— What needs to be done —
Your output should repeat the entries below exactly. It should contain no images.

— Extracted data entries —
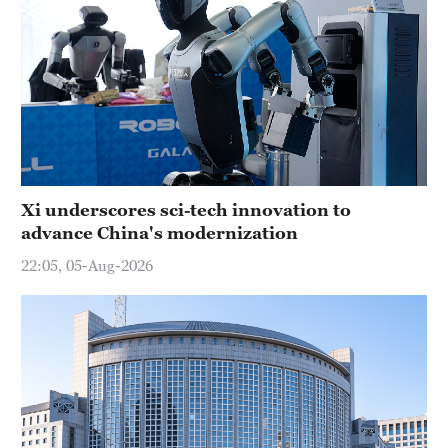
Xi underscores sci-tech innovation to
advance China's modernization
22:05, 05-Aug-2026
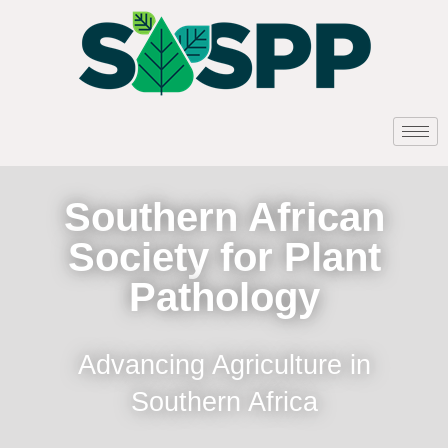
Southern African
Society for Plant
Pathology
Advancing Agriculture in
Southern Africa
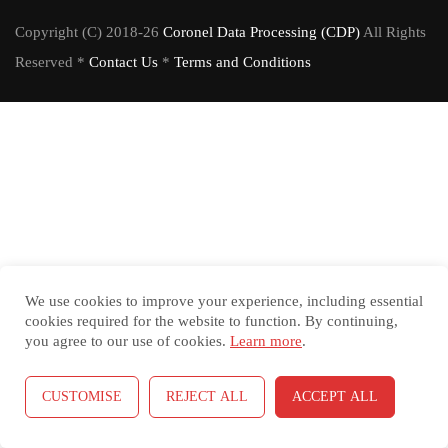
Copyright (C) 2018-26
Coronel Data Processing (CDP)
All Rights
Reserved *
Contact Us
*
Terms and Conditions
We use cookies to improve your experience, including essential
cookies required for the website to function. By continuing,
you agree to our use of cookies.
Learn more
.
CUSTOMISE
REJECT ALL
ACCEPT ALL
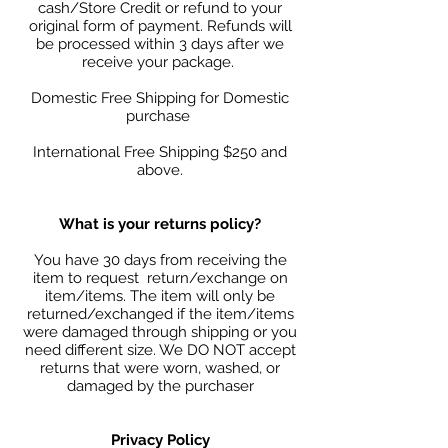
cash/Store Credit or refund to your
original form of payment. Refunds will
be processed within 3 days after we
receive your package.
Domestic Free Shipping for Domestic
purchase
International Free Shipping $250 and
above.
What is your returns policy?
You have 30 days from receiving the
item to request return/exchange on
item/items. The item will only be
returned/exchanged if the item/items
were damaged through shipping or you
need different size. We DO NOT accept
returns that were worn, washed, or
damaged by the purchaser
Privacy Policy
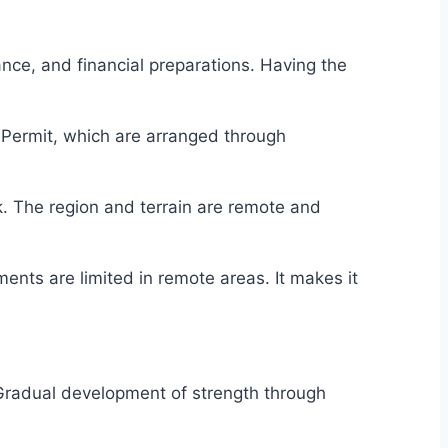
rance, and financial preparations. Having the
l Permit, which are arranged through
ek. The region and terrain are remote and
nts are limited in remote areas. It makes it
Gradual development of strength through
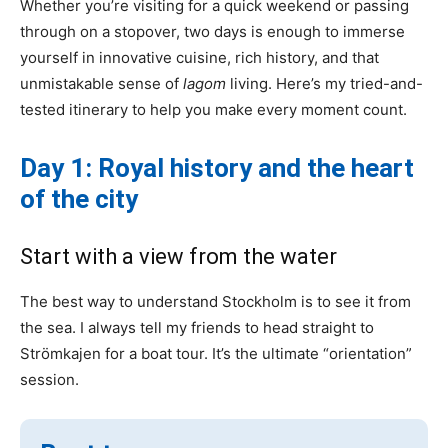
Whether you’re visiting for a quick weekend or passing
through on a stopover, two days is enough to immerse
yourself in innovative cuisine, rich history, and that
unmistakable sense of
lagom
living. Here’s my tried-and-
tested itinerary to help you make every moment count.
Day 1: Royal history and the heart
of the city
Start with a view from the water
The best way to understand Stockholm is to see it from
the sea. I always tell my friends to head straight to
Strömkajen for a boat tour. It’s the ultimate “orientation”
session.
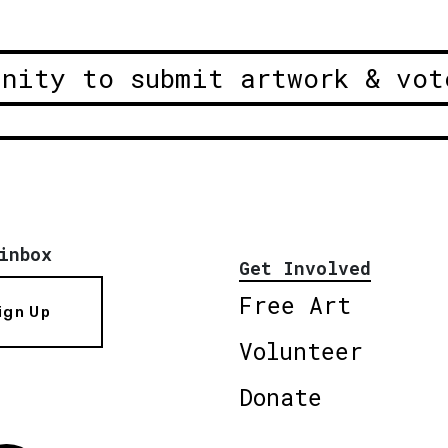
unity to submit artwork & vot
inbox
Get Involved
Free Art
ign Up
Volunteer
Donate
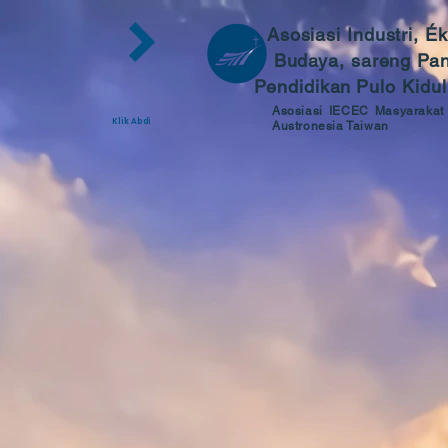
Asosiasi Industri, É
Budaya, sareng Pa
Pendidikan
Pulo Kidul
Asosiasi IECEC Masyarakat
Klik Abdi
Austronesia Taiwan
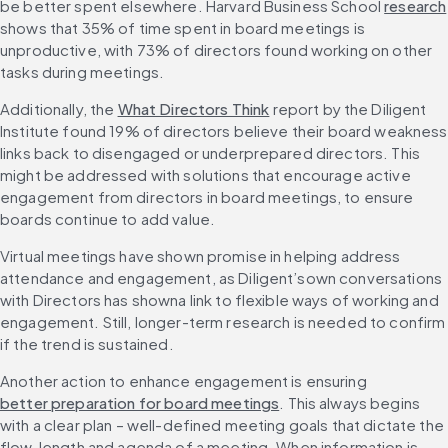
be better spent elsewhere. Harvard Business School 
research
shows that 35% of time spent in board meetings is 
unproductive, with 73% of directors found working on other 
tasks during meetings.
Additionally, the 
What Directors Think
 report by the Diligent 
Institute found 19% of directors believe their board weakness 
links back to disengaged or underprepared directors. This 
might be addressed with solutions that encourage active 
engagement from directors in board meetings, to ensure 
boards continue to add value.
Virtual meetings have shown promise in helping address 
attendance and engagement, as Diligent’sown conversations 
with Directors has showna link to flexible ways of working and 
engagement. Still, longer-term research is needed to confirm 
if the trend is sustained.
Another action to enhance engagement is ensuring 
better preparation for board meetings
. This always begins 
with a clear plan – well-defined meeting goals that dictate the 
flow, length and agenda of a meeting. When information is 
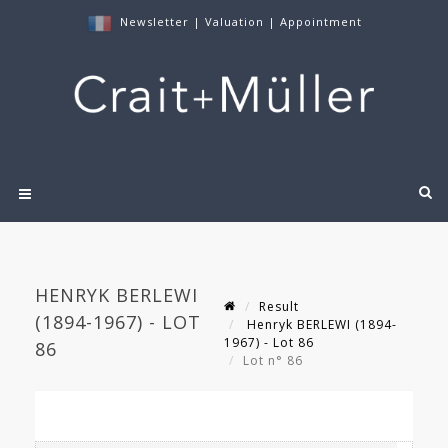
Newsletter
|
Valuation
|
Appointment
HENRYK BERLEWI
Result
(1894-1967) - LOT
Henryk BERLEWI (1894-
1967) - Lot 86
86
Lot n° 86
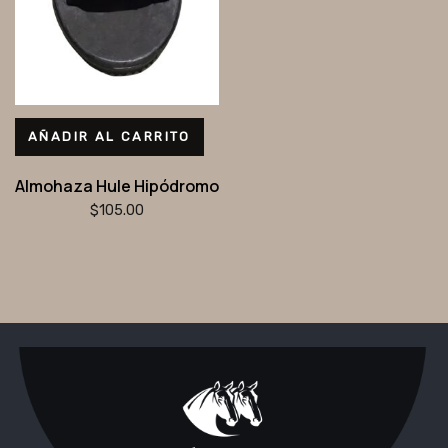
AÑADIR AL CARRITO
Almohaza Hule Hipódromo
$
105.00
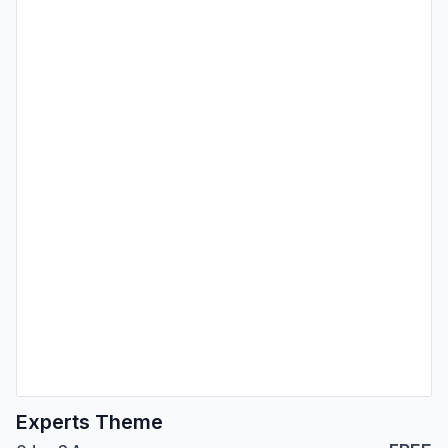
Experts Theme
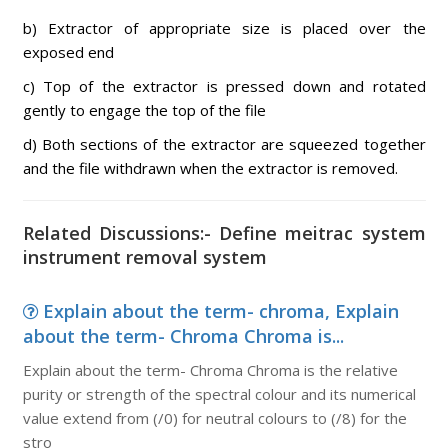
b) Extractor of appropriate size is placed over the
exposed end
c) Top of the extractor is pressed down and rotated
gently to engage the top of the file
d) Both sections of the extractor are squeezed together
and the file withdrawn when the extractor is removed.
Related Discussions:- Define meitrac system
instrument removal system
Explain about the term- chroma, Explain
about the term- Chroma Chroma is...
Explain about the term- Chroma Chroma is the relative
purity or strength of the spectral colour and its numerical
value extend from (/0) for neutral colours to (/8) for the
stro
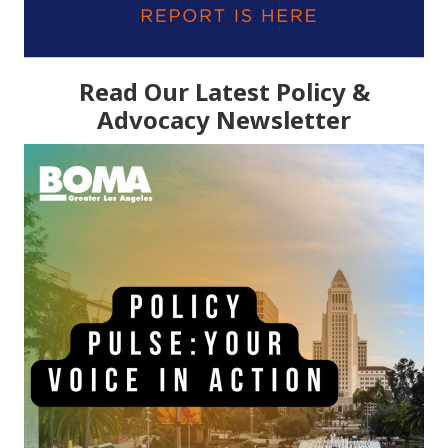
Read Our Latest Policy &
Advocacy Newsletter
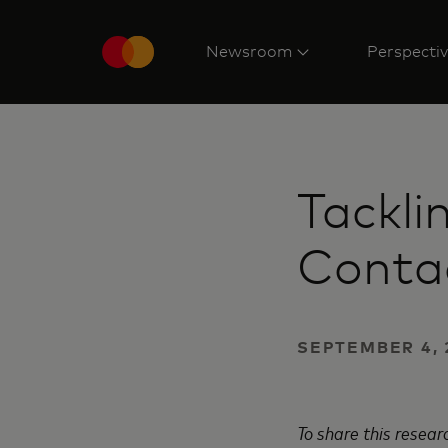
Newsroom
Perspecti
Tackli
Contac
SEPTEMBER 4, 
To share this resea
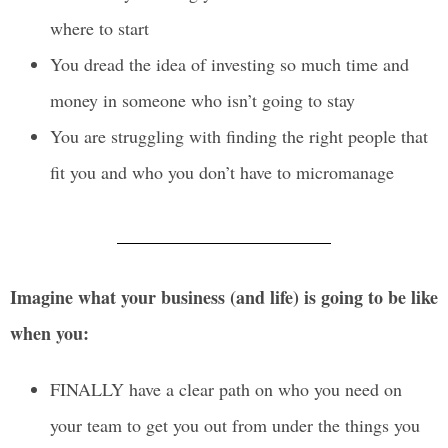
where to start
You dread the idea of investing so much time and
money in someone who isn’t going to stay
You are struggling with finding the right people that
fit you and who you don’t have to micromanage
Imagine what your business (and life) is going to be like
when you:
FINALLY have a clear path on who you need on
your team to get you out from under the things you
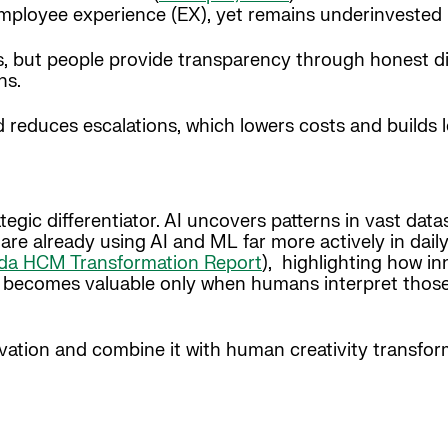
mployee experience (EX), yet remains underinvested 
ts, but people provide transparency through honest d
ns.
reduces escalations, which lowers costs and builds l
trategic differentiator. AI uncovers patterns in vast d
are already using AI and ML far more actively in dail
da HCM Transformation Report
), highlighting how i
 becomes valuable only when humans interpret those 
ation and combine it with human creativity transform 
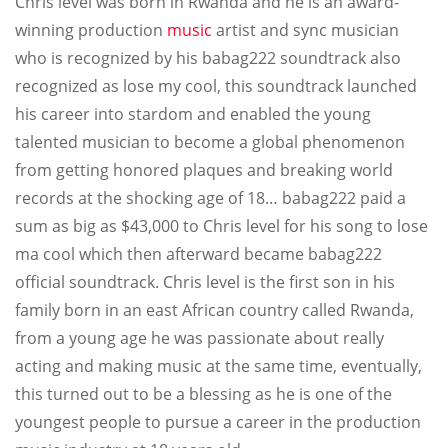
Chris level was born in Rwanda and he is an award-
winning production
music
artist and sync musician
who is recognized by his babag222 soundtrack also
recognized as lose my cool, this soundtrack launched
his career into stardom and enabled the young
talented musician to become a global phenomenon
from getting honored plaques and breaking world
records at the shocking age of 18… babag222 paid a
sum as big as $43,000 to Chris level for his song to lose
ma cool which then afterward became babag222
official soundtrack. Chris level is the first son in his
family born in an east African country called Rwanda,
from a young age he was passionate about really
acting and making music at the same time, eventually,
this turned out to be a blessing as he is one of the
youngest people to pursue a career in the production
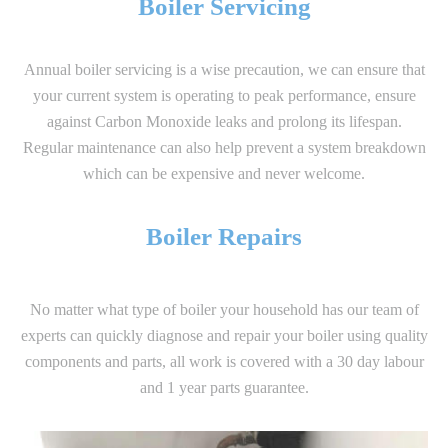
Boiler Servicing
Annual boiler servicing is a wise precaution, we can ensure that
your current system is operating to peak performance, ensure
against Carbon Monoxide leaks and prolong its lifespan.
Regular maintenance can also help prevent a system breakdown
which can be expensive and never welcome.
Boiler Repairs
No matter what type of boiler your household has our team of
experts can quickly diagnose and repair your boiler using quality
components and parts, all work is covered with a 30 day labour
and 1 year parts guarantee.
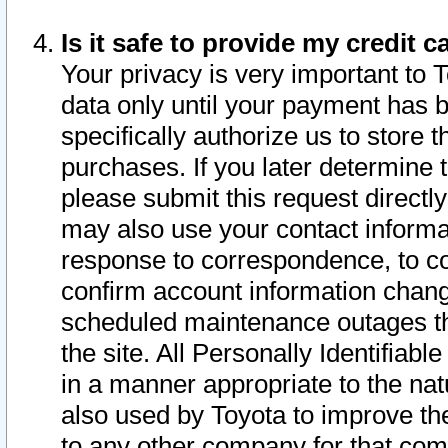
Is it safe to provide my credit
Your privacy is very important to 
data only until your payment has 
specifically authorize us to store t
purchases. If you later determine 
please submit this request direct
may also use your contact informa
response to correspondence, to co
confirm account information chang
scheduled maintenance outages tha
the site. All Personally Identifiab
in a manner appropriate to the nat
also used by Toyota to improve the
to any other company for that com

— Response below —
Xi underscores sci-tech innovation to
advance China's modernization
22:05, 05-Aug-2026
Southern African
Society for Plant
Pathology
Advancing Agriculture in
Southern Africa
Copyright (C) 2018-26
Coronel Data Processing (CDP)
All Rights
Reserved *
Contact Us
*
Terms and Conditions
We use cookies to improve your experience, including essential
cookies required for the website to function. By continuing,
you agree to our use of cookies.
Learn more
.
CUSTOMISE
REJECT ALL
ACCEPT ALL
cash/Store Credit or refund to your
original form of payment. Refunds will
be processed within 3 days after we
receive your package.
Domestic Free Shipping for Domestic
purchase
International Free Shipping $250 and
above.
What is your returns policy?
You have 30 days from receiving the
item to request return/exchange on
item/items. The item will only be
returned/exchanged if the item/items
were damaged through shipping or you
need different size. We DO NOT accept
returns that were worn, washed, or
damaged by the purchaser
Privacy Policy
rance, and financial preparations. Having the
l Permit, which are arranged through
ek. The region and terrain are remote and
nts are limited in remote areas. It makes it
Gradual development of strength through
Whether you’re visiting for a quick weekend or passing
through on a stopover, two days is enough to immerse
yourself in innovative cuisine, rich history, and that
unmistakable sense of
lagom
living. Here’s my tried-and-
tested itinerary to help you make every moment count.
Day 1: Royal history and the heart
of the city
Start with a view from the water
The best way to understand Stockholm is to see it from
the sea. I always tell my friends to head straight to
Strömkajen for a boat tour. It’s the ultimate “orientation”
session.
unity to submit artwork & vot
inbox
Get Involved
Free Art
ign Up
Volunteer
Donate
Asosiasi Industri, É
Budaya, sareng Pa
Pendidikan
Pulo Kidul
Asosiasi IECEC Masyarakat
Klik Abdi
Austronesia Taiwan
be better spent elsewhere. Harvard Business School 
research
shows that 35% of time spent in board meetings is 
unproductive, with 73% of directors found working on other 
tasks during meetings.
Additionally, the 
What Directors Think
 report by the Diligent 
Institute found 19% of directors believe their board weakness 
links back to disengaged or underprepared directors. This 
might be addressed with solutions that encourage active 
engagement from directors in board meetings, to ensure 
boards continue to add value.
Virtual meetings have shown promise in helping address 
attendance and engagement, as Diligent’sown conversations 
with Directors has showna link to flexible ways of working and 
engagement. Still, longer-term research is needed to confirm 
if the trend is sustained.
Another action to enhance engagement is ensuring 
better preparation for board meetings
. This always begins 
with a clear plan – well-defined meeting goals that dictate the 
flow, length and agenda of a meeting. When information is 
Newsletter
|
Valuation
|
Appointment
HENRYK BERLEWI
Result
(1894-1967) - LOT
Henryk BERLEWI (1894-
1967) - Lot 86
86
Lot n° 86
AÑADIR AL CARRITO
Almohaza Hule Hipódromo
$
105.00
Experts Theme
b) Extractor of appropriate size is placed over the
exposed end
c) Top of the extractor is pressed down and rotated
gently to engage the top of the file
d) Both sections of the extractor are squeezed together
and the file withdrawn when the extractor is removed.
Related Discussions:- Define meitrac system
instrument removal system
Explain about the term- chroma, Explain
about the term- Chroma Chroma is...
Explain about the term- Chroma Chroma is the relative
purity or strength of the spectral colour and its numerical
value extend from (/0) for neutral colours to (/8) for the
stro
Read Our Latest Policy &
Advocacy Newsletter
Newsroom
Perspecti
Tackli
Contac
SEPTEMBER 4, 
To share this resea
where to start
You dread the idea of investing so much time and
money in someone who isn’t going to stay
You are struggling with finding the right people that
fit you and who you don’t have to micromanage
Imagine what your business (and life) is going to be like
when you:
FINALLY have a clear path on who you need on
your team to get you out from under the things you
mployee experience (EX), yet remains underinvested 
ts, but people provide transparency through honest d
ns.
reduces escalations, which lowers costs and builds l
trategic differentiator. AI uncovers patterns in vast d
are already using AI and ML far more actively in dail
da HCM Transformation Report
), highlighting how i
 becomes valuable only when humans interpret those 
ation and combine it with human creativity transform 
Chris level was born in Rwanda and he is an award-
winning production
music
artist and sync musician
who is recognized by his babag222 soundtrack also
recognized as lose my cool, this soundtrack launched
his career into stardom and enabled the young
talented musician to become a global phenomenon
from getting honored plaques and breaking world
records at the shocking age of 18… babag222 paid a
sum as big as $43,000 to Chris level for his song to lose
ma cool which then afterward became babag222
official soundtrack. Chris level is the first son in his
family born in an east African country called Rwanda,
from a young age he was passionate about really
acting and making music at the same time, eventually,
this turned out to be a blessing as he is one of the
youngest people to pursue a career in the production
Boiler Servicing
Annual boiler servicing is a wise precaution, we can ensure that
your current system is operating to peak performance, ensure
against Carbon Monoxide leaks and prolong its lifespan.
Regular maintenance can also help prevent a system breakdown
which can be expensive and never welcome.
Boiler Repairs
No matter what type of boiler your household has our team of
experts can quickly diagnose and repair your boiler using quality
components and parts, all work is covered with a 30 day labour
and 1 year parts guarantee.
Is it safe to provide my credit
Your privacy is very important to 
data only until your payment has 
specifically authorize us to store t
purchases. If you later determine 
please submit this request direct
may also use your contact informa
response to correspondence, to co
confirm account information chang
scheduled maintenance outages tha
the site. All Personally Identifiab
in a manner appropriate to the nat
also used by Toyota to improve the
to any other company for that com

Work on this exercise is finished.